That said, the book is not primarily a story. First and foremost, it is a dual character sketch of James and Ford. Hansen works hard to get into each of the title characters’ heads, and the results are powerful and stunning. James and Ford are starkly different–it is significant that in a scene where Ford names off all of the ways that he and James are alike, nearly every fact he mentions is superficial and ultimately laughably meaningless.

The book’s sole necessary evil is in the second chapter, where the narrative breaks and goes into a historical account of the life of Jesse James up to the book’s present. It’s good–for straight history it stays quick and pithy–but it is a bit of a jarring break from the semipoetic narrative of the preceding and subsequent chapters. The high point, however, of the history, is the focus on James’s relationship with his wife, Zee. It is sweet, romantic, dysfunctional, and heartbreaking. Jesse James was clearly madly in love with his wife, but he was also madly in love with himself, and as a result his wife spends her life in his shadow, and so after his death, is left with almost nothing.

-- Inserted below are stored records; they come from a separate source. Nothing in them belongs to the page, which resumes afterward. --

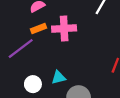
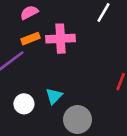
cyan triangle: (59, 77) -> (54, 96), turned -32

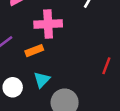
orange rectangle: (30, 39) -> (34, 51), moved

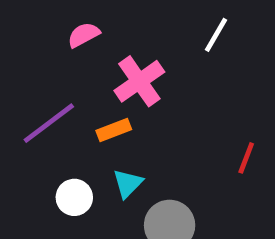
pink cross: (48, 24) -> (139, 81), turned -32

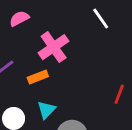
white line: (216, 35) -> (101, 19), turned -65

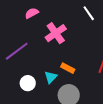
orange rectangle: (38, 77) -> (68, 68), moved, turned 48

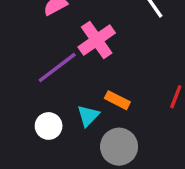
purple line: (17, 51) -> (57, 68), moved

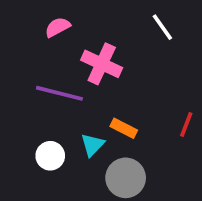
pink cross: (97, 40) -> (102, 64), turned -30
purple line: (57, 68) -> (59, 93), turned 51

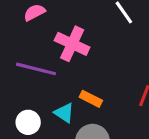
cyan triangle: (92, 145) -> (64, 113), turned -40

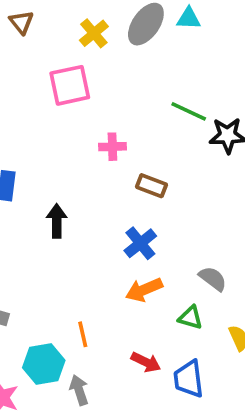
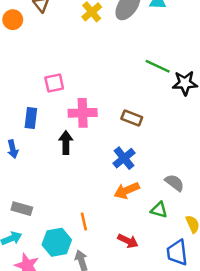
pink square: (70, 85) -> (54, 83), moved, size x0.7
pink cross: (112, 147) -> (83, 113), moved, size x1.5
blue trapezoid: (189, 379) -> (177, 253), moved

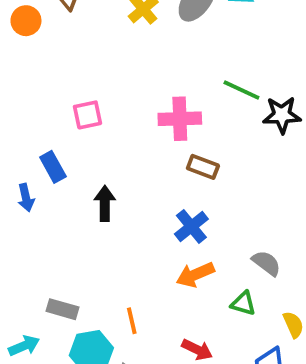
pink cross: (83, 113) -> (180, 119), moved
blue rectangle: (31, 118) -> (53, 167), turned -36
blue arrow: (13, 149) -> (26, 198), moved
gray rectangle: (22, 209) -> (63, 309), moved

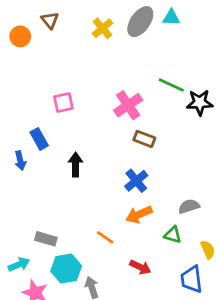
pink cross: (180, 119) -> (128, 105), turned -32
gray semicircle: (266, 263) -> (189, 206), turned -55
orange line: (132, 321) -> (105, 237), moved, turned -42

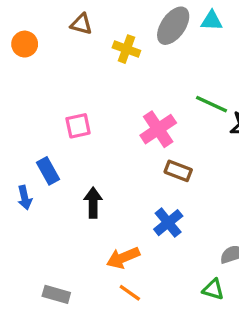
brown triangle: (50, 20) -> (81, 24), moved, turned -36
yellow cross: (103, 28) -> (126, 49), moved, turned -30
orange arrow: (139, 215) -> (123, 258), moved

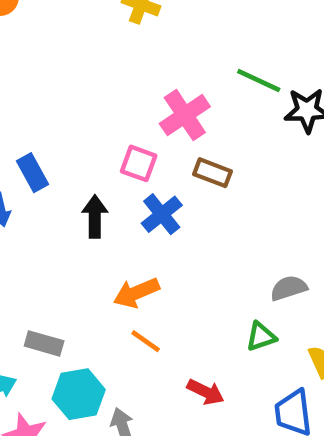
pink square: (78, 126) -> (139, 163), moved, turned 32
blue cross: (168, 223) -> (162, 214), moved
green triangle: (213, 289) -> (261, 337), turned -35

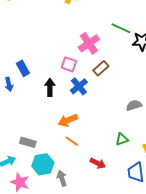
brown rectangle: (213, 173) -> (101, 68), turned -63
gray semicircle: (289, 288) -> (134, 105), moved

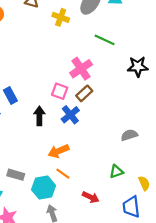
green line: (121, 28) -> (105, 40), moved
brown rectangle: (101, 68) -> (84, 93), moved
cyan hexagon: (43, 164) -> (44, 188), moved

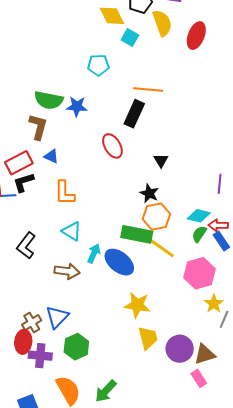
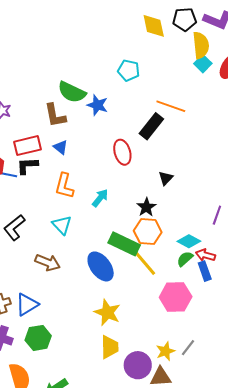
cyan square: (130, 38) -> (203, 64), moved
brown L-shape: (38, 127) -> (55, 115), turned 140
cyan arrow: (94, 253) -> (100, 198), moved
yellow star: (214, 304) -> (165, 351), moved

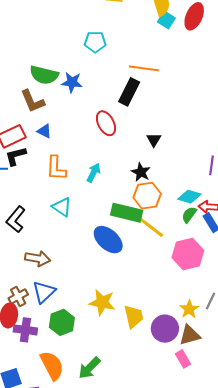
brown arrow: (48, 263) -> (38, 258), moved
yellow star: (107, 313) -> (102, 302), moved

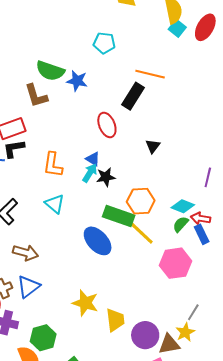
blue triangle: (44, 131) -> (93, 159), moved
black star: (141, 172) -> (106, 177), moved, turned 30
yellow star: (189, 309) -> (185, 332), moved
green hexagon: (62, 322) -> (43, 338), moved

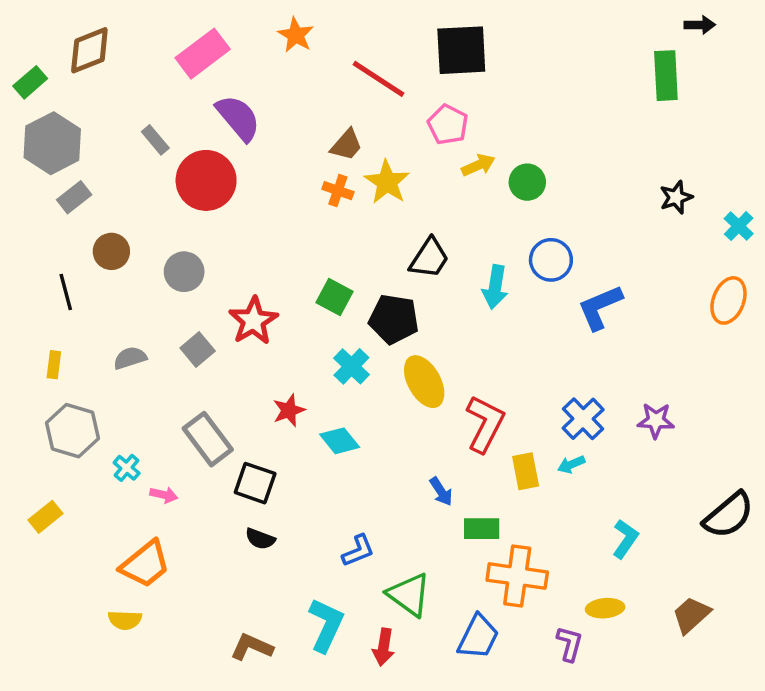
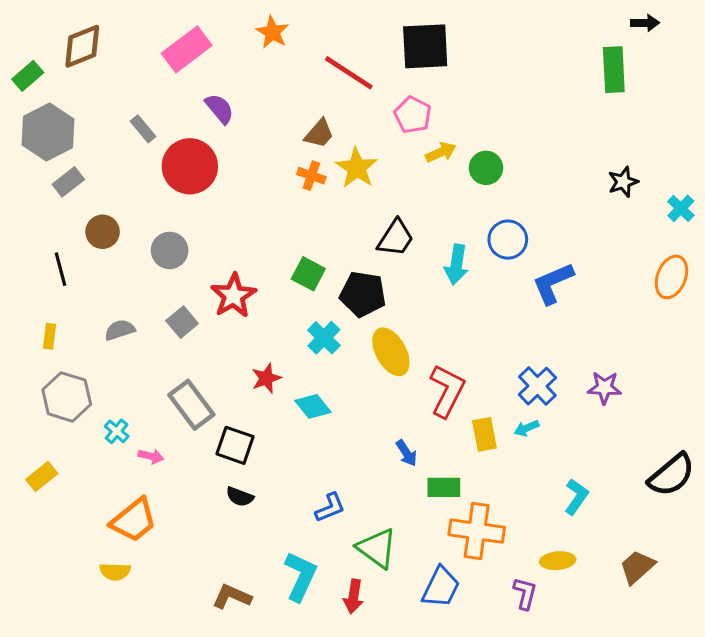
purple semicircle: (238, 118) -> (219, 109), size x0.7

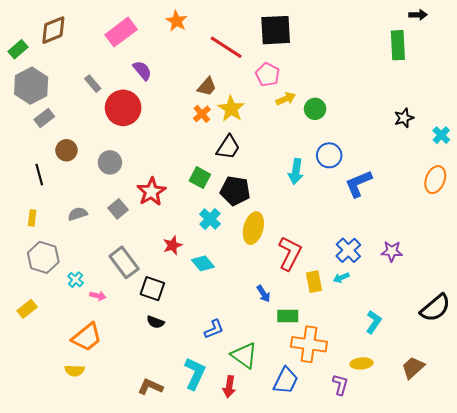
orange cross: (311, 176) -> (202, 114), turned 30
black trapezoid: (396, 238) -> (228, 147), moved
yellow ellipse: (391, 352) -> (253, 228), turned 44

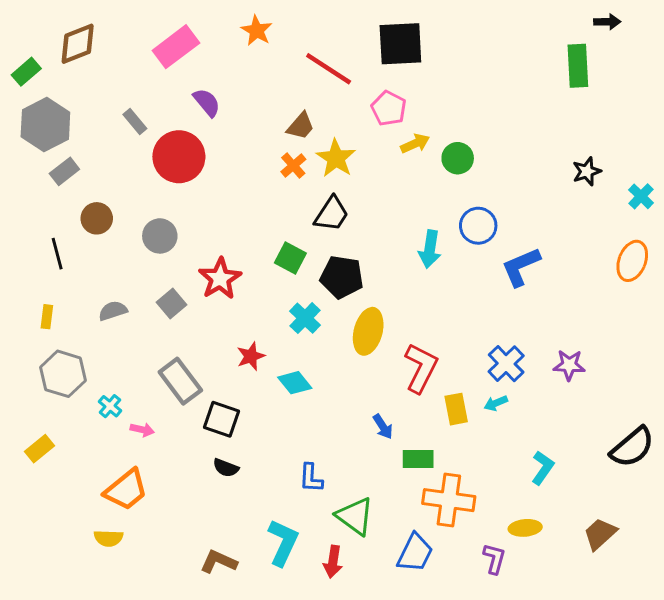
blue L-shape: (214, 329) -> (311, 478), turned 115

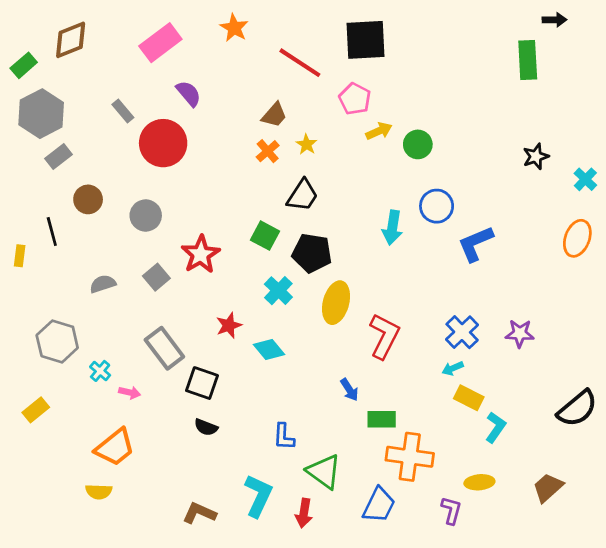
yellow star: (336, 158) -> (307, 144), size x0.6
yellow rectangle: (47, 317) -> (20, 256), moved
yellow rectangle: (456, 409) -> (469, 398), moved, turned -52

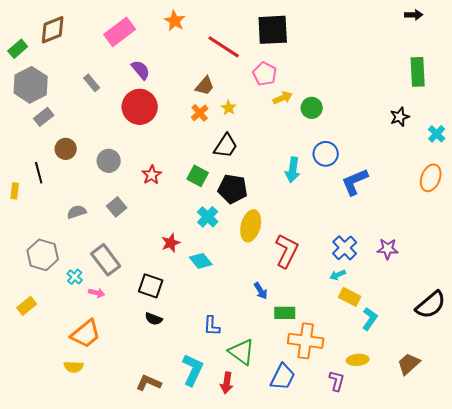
green rectangle: (528, 60) -> (418, 72), moved
red circle: (163, 143) -> (140, 107), moved
red star: (201, 254) -> (152, 175), moved, size x0.7
gray rectangle: (164, 348) -> (106, 260), moved

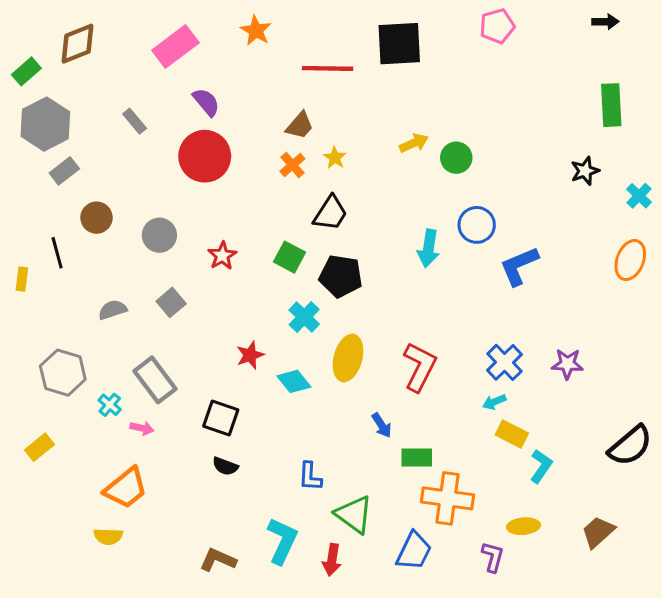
red line: (224, 47) -> (328, 68), turned -32
pink pentagon: (265, 74) -> (497, 26), moved, turned 30
yellow ellipse: (251, 226) -> (348, 358), moved

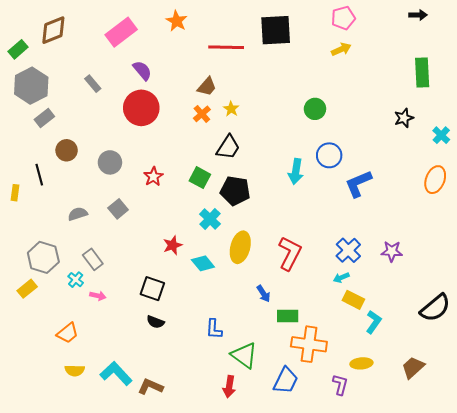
yellow arrow: (414, 143) -> (341, 49), moved
gray rectangle: (155, 380) -> (93, 259), moved, size x0.7
yellow rectangle: (39, 447) -> (27, 289), moved
orange trapezoid: (126, 488) -> (68, 333), moved, size x0.7
cyan L-shape: (282, 541) -> (116, 374), moved, turned -68

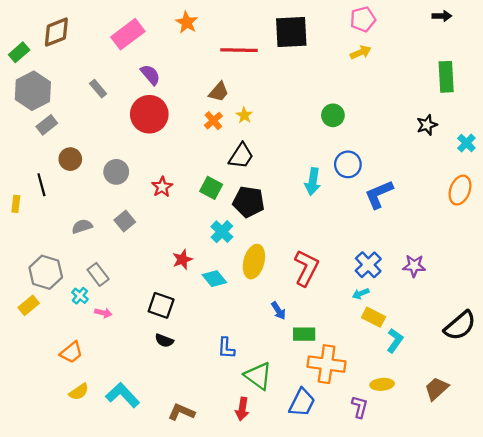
yellow semicircle: (75, 370) -> (79, 392), turned -36
brown L-shape: (150, 387) -> (181, 412), moved

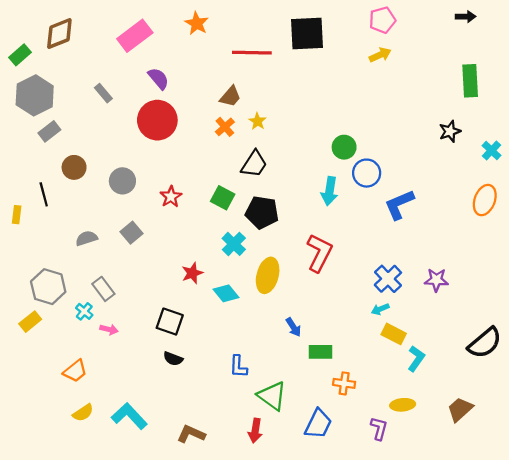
green circle: (333, 115) -> (344, 147), moved
red L-shape: (306, 268) -> (319, 253), moved
orange cross: (327, 364) -> (344, 383), size x0.6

The most striking thing about the book is how Hansen zooms in to sensory details–he draws attention to a gouge left by Robert Ford’s pistol on a chair, for example, so vividly that it is almost as if like Hansen is draping and weaving the narrative around these particular pointed, concrete details.

The Assassination of Jesse James by the Coward Robert Ford is not encessarily a quick read, but the book is not overly long either, and it has a way of drawing you in and keeping you there. It’s a poetic, psychological historical character sketch about two fascinating outlaws, and I recommend it.